[Document structure recognition data]
● ● ●

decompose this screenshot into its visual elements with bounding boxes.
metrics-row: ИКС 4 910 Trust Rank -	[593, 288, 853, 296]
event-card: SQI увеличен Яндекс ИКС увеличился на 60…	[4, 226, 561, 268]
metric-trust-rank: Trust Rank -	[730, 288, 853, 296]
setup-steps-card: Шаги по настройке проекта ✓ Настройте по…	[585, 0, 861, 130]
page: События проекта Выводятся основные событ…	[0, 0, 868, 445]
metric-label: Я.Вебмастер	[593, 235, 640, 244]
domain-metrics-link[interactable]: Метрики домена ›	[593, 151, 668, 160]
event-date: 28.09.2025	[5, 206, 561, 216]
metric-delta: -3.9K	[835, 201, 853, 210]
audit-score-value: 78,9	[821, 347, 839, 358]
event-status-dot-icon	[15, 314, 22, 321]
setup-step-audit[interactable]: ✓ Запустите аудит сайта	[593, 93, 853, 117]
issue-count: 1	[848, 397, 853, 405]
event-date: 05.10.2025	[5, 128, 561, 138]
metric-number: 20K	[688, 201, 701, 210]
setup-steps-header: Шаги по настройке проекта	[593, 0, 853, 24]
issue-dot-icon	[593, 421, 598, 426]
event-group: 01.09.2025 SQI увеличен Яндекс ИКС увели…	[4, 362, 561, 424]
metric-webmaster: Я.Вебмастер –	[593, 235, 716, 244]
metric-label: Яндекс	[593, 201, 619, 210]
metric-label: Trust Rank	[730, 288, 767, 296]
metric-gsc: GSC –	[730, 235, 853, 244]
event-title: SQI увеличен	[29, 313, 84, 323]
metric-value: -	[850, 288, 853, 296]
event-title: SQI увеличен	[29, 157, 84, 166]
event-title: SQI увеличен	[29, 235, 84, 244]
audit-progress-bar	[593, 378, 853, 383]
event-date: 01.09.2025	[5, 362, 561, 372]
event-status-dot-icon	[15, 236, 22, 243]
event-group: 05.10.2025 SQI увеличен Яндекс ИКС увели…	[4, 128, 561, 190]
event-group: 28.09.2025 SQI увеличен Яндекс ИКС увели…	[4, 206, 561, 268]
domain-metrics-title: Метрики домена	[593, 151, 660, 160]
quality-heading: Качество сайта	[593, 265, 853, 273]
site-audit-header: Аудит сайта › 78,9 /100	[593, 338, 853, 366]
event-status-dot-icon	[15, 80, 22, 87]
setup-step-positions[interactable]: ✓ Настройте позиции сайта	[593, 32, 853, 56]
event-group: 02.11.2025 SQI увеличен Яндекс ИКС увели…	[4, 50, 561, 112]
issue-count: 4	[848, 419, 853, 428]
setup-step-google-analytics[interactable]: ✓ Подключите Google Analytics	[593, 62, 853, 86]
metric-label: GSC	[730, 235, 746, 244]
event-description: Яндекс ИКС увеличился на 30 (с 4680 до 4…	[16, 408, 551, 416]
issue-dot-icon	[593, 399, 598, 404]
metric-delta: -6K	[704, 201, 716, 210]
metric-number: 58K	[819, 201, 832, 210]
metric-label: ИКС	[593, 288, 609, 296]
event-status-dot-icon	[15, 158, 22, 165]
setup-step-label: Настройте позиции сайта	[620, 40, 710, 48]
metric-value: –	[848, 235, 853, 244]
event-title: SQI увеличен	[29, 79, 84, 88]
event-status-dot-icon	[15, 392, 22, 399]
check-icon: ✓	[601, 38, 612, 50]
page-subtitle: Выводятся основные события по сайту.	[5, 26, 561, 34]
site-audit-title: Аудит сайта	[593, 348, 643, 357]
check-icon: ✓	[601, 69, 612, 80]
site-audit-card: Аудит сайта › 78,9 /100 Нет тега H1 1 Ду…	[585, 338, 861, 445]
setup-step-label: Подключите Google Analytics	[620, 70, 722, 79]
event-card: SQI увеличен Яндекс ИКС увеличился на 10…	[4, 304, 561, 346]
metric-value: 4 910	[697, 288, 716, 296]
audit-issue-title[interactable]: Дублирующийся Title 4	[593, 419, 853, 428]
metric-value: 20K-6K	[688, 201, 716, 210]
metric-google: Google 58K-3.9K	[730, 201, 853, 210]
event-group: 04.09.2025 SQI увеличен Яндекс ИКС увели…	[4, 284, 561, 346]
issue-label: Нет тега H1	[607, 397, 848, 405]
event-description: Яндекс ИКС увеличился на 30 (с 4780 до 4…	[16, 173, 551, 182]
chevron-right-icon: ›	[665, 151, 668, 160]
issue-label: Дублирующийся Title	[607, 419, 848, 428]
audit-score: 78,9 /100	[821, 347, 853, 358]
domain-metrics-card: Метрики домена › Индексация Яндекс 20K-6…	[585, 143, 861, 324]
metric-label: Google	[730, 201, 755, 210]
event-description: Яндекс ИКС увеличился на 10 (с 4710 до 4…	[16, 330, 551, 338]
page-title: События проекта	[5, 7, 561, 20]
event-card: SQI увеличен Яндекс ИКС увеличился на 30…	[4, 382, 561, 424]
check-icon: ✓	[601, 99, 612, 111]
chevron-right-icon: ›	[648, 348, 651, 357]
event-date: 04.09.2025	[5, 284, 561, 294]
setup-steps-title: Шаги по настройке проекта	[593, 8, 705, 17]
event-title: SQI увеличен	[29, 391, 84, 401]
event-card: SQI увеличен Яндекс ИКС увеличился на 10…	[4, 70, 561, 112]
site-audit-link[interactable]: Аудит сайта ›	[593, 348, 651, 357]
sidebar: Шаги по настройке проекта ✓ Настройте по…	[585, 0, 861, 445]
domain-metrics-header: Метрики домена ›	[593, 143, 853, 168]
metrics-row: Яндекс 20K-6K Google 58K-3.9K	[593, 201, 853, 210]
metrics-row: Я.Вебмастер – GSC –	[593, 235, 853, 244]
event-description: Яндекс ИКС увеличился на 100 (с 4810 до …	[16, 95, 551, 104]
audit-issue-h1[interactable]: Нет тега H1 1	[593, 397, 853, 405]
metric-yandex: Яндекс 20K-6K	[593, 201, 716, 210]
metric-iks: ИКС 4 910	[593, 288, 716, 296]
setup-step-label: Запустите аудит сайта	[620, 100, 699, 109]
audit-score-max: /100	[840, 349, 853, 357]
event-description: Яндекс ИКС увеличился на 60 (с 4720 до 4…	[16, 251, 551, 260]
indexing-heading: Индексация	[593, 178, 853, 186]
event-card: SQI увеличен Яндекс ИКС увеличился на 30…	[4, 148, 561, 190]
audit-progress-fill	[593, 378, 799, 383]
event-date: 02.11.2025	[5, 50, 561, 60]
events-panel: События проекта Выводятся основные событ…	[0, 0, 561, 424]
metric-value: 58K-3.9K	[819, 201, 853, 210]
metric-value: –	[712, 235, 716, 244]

● ● ●

Aim of the task: Reproduce each record above exactly, keeping every word as it stands.

Response box:
decompose this screenshot into its visual elements with bounding boxes.
metrics-row: ИКС 4 910 Trust Rank -	[593, 288, 853, 296]
event-card: SQI увеличен Яндекс ИКС увеличился на 60…	[4, 226, 561, 268]
metric-trust-rank: Trust Rank -	[730, 288, 853, 296]
setup-steps-card: Шаги по настройке проекта ✓ Настройте по…	[585, 0, 861, 130]
page: События проекта Выводятся основные событ…	[0, 0, 868, 445]
metric-label: Я.Вебмастер	[593, 235, 640, 244]
domain-metrics-link[interactable]: Метрики домена ›	[593, 151, 668, 160]
event-date: 28.09.2025	[5, 206, 561, 216]
metric-delta: -3.9K	[835, 201, 853, 210]
audit-score-value: 78,9	[821, 347, 839, 358]
event-status-dot-icon	[15, 314, 22, 321]
setup-step-audit[interactable]: ✓ Запустите аудит сайта	[593, 93, 853, 117]
issue-count: 1	[848, 397, 853, 405]
event-date: 05.10.2025	[5, 128, 561, 138]
metric-number: 20K	[688, 201, 701, 210]
setup-steps-header: Шаги по настройке проекта	[593, 0, 853, 24]
issue-dot-icon	[593, 421, 598, 426]
event-group: 01.09.2025 SQI увеличен Яндекс ИКС увели…	[4, 362, 561, 424]
metric-webmaster: Я.Вебмастер –	[593, 235, 716, 244]
metric-label: Яндекс	[593, 201, 619, 210]
metric-label: Trust Rank	[730, 288, 767, 296]
metric-gsc: GSC –	[730, 235, 853, 244]
event-title: SQI увеличен	[29, 313, 84, 323]
metric-value: -	[850, 288, 853, 296]
event-title: SQI увеличен	[29, 157, 84, 166]
event-title: SQI увеличен	[29, 235, 84, 244]
audit-progress-bar	[593, 378, 853, 383]
event-date: 01.09.2025	[5, 362, 561, 372]
event-status-dot-icon	[15, 236, 22, 243]
event-group: 05.10.2025 SQI увеличен Яндекс ИКС увели…	[4, 128, 561, 190]
event-group: 28.09.2025 SQI увеличен Яндекс ИКС увели…	[4, 206, 561, 268]
domain-metrics-title: Метрики домена	[593, 151, 660, 160]
quality-heading: Качество сайта	[593, 265, 853, 273]
site-audit-header: Аудит сайта › 78,9 /100	[593, 338, 853, 366]
event-status-dot-icon	[15, 80, 22, 87]
setup-step-positions[interactable]: ✓ Настройте позиции сайта	[593, 32, 853, 56]
event-group: 02.11.2025 SQI увеличен Яндекс ИКС увели…	[4, 50, 561, 112]
issue-count: 4	[848, 419, 853, 428]
setup-step-google-analytics[interactable]: ✓ Подключите Google Analytics	[593, 62, 853, 86]
metric-label: GSC	[730, 235, 746, 244]
event-description: Яндекс ИКС увеличился на 30 (с 4680 до 4…	[16, 408, 551, 416]
issue-dot-icon	[593, 399, 598, 404]
metric-delta: -6K	[704, 201, 716, 210]
metric-number: 58K	[819, 201, 832, 210]
metric-label: ИКС	[593, 288, 609, 296]
event-status-dot-icon	[15, 158, 22, 165]
setup-step-label: Настройте позиции сайта	[620, 40, 710, 48]
metric-value: –	[848, 235, 853, 244]
event-title: SQI увеличен	[29, 79, 84, 88]
event-status-dot-icon	[15, 392, 22, 399]
check-icon: ✓	[601, 38, 612, 50]
page-subtitle: Выводятся основные события по сайту.	[5, 26, 561, 34]
site-audit-title: Аудит сайта	[593, 348, 643, 357]
check-icon: ✓	[601, 69, 612, 80]
site-audit-card: Аудит сайта › 78,9 /100 Нет тега H1 1 Ду…	[585, 338, 861, 445]
setup-step-label: Подключите Google Analytics	[620, 70, 722, 79]
event-card: SQI увеличен Яндекс ИКС увеличился на 10…	[4, 304, 561, 346]
metric-value: 4 910	[697, 288, 716, 296]
audit-issue-title[interactable]: Дублирующийся Title 4	[593, 419, 853, 428]
metric-value: 20K-6K	[688, 201, 716, 210]
metric-google: Google 58K-3.9K	[730, 201, 853, 210]
event-group: 04.09.2025 SQI увеличен Яндекс ИКС увели…	[4, 284, 561, 346]
issue-label: Нет тега H1	[607, 397, 848, 405]
event-description: Яндекс ИКС увеличился на 30 (с 4780 до 4…	[16, 173, 551, 182]
chevron-right-icon: ›	[665, 151, 668, 160]
issue-label: Дублирующийся Title	[607, 419, 848, 428]
audit-score: 78,9 /100	[821, 347, 853, 358]
domain-metrics-card: Метрики домена › Индексация Яндекс 20K-6…	[585, 143, 861, 324]
metric-label: Google	[730, 201, 755, 210]
event-description: Яндекс ИКС увеличился на 10 (с 4710 до 4…	[16, 330, 551, 338]
page-title: События проекта	[5, 7, 561, 20]
event-card: SQI увеличен Яндекс ИКС увеличился на 30…	[4, 382, 561, 424]
check-icon: ✓	[601, 99, 612, 111]
chevron-right-icon: ›	[648, 348, 651, 357]
event-date: 04.09.2025	[5, 284, 561, 294]
setup-steps-title: Шаги по настройке проекта	[593, 8, 705, 17]
event-title: SQI увеличен	[29, 391, 84, 401]
event-card: SQI увеличен Яндекс ИКС увеличился на 10…	[4, 70, 561, 112]
site-audit-link[interactable]: Аудит сайта ›	[593, 348, 651, 357]
sidebar: Шаги по настройке проекта ✓ Настройте по…	[585, 0, 861, 445]
domain-metrics-header: Метрики домена ›	[593, 143, 853, 168]
metrics-row: Яндекс 20K-6K Google 58K-3.9K	[593, 201, 853, 210]
metrics-row: Я.Вебмастер – GSC –	[593, 235, 853, 244]
event-description: Яндекс ИКС увеличился на 100 (с 4810 до …	[16, 95, 551, 104]
audit-issue-h1[interactable]: Нет тега H1 1	[593, 397, 853, 405]
metric-yandex: Яндекс 20K-6K	[593, 201, 716, 210]
metric-iks: ИКС 4 910	[593, 288, 716, 296]
setup-step-label: Запустите аудит сайта	[620, 100, 699, 109]
audit-score-max: /100	[840, 349, 853, 357]
event-description: Яндекс ИКС увеличился на 60 (с 4720 до 4…	[16, 251, 551, 260]
indexing-heading: Индексация	[593, 178, 853, 186]
event-card: SQI увеличен Яндекс ИКС увеличился на 30…	[4, 148, 561, 190]
audit-progress-fill	[593, 378, 799, 383]
event-date: 02.11.2025	[5, 50, 561, 60]
events-panel: События проекта Выводятся основные событ…	[0, 0, 561, 424]
metric-value: 58K-3.9K	[819, 201, 853, 210]
metric-value: –	[712, 235, 716, 244]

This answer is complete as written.